There are two general types of gene in the human genome: non-coding RNA genes and protein-coding genes.
Non-coding RNA genes represent 2-5 per cent of the total and encode functional RNA molecules. Many of these RNAs are involved in the control of gene expression, particularly protein synthesis. They have no overall conserved structure.
Protein-coding genes represent the majority of the total and are expressed in two stages: transcription and translation (see Gene expression ). They show incredible diversity in size and organisation and have no typical structure. There are, however, several conserved features.
The boundaries of a protein-encoding gene are defined as the points at which transcription begins and ends. The core of the gene is the coding region, which contains the nucleotide sequence that is eventually translated into the sequence of amino acids in the protein.
The coding region begins with the initiation codon, which is normally ATG. It ends with one of three termination codons: TAA, TAG or TGA. On either side of the coding region are DNA sequences that are transcribed but are not translated. These untranslated regions or non-coding regions often contain regulatory elements that control protein synthesis (see Figure).
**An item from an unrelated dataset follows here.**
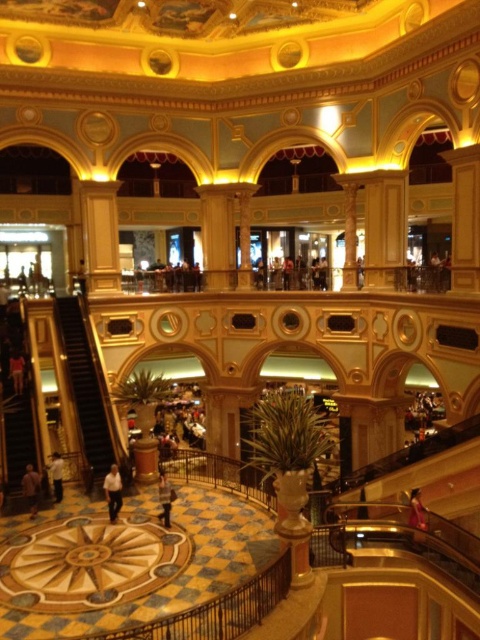 You are a customer in the mall and see the light brown leather jacket at center and the white matte shirt at lower left. Which item is positioned more to the right side of the scene?

The light brown leather jacket at center is positioned to the right of the white matte shirt at lower left, so it is more to the right side of the scene.

You are standing in the grand lobby of the shopping mall and see a pink fabric person at lower right and a white matte shirt at lower left. Which one is nearer to you?

The pink fabric person at lower right is closer to the viewer than the white matte shirt at lower left.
Both the coding region and the untranslated regions may be interrupted by introns. Most human genes are divided into exons and introns. The exons are the sections that are found in the mature transcript (messenger RNA), while the introns are removed from the primary transcript by a process called splicing (see Gene expression ).
The smallest protein-coding gene in the human genome is only 500 nucleotides long and has no introns. It encodes a histone protein (see Epigenetics ). The largest human gene encodes the protein dystrophin, which is missing or non-functional in the disease muscular dystrophy. This gene is 2.5 million nucleotides in length and it takes over 16 hours to produce a single transcript. However, more than 99 per cent of the gene made up of its 79 introns.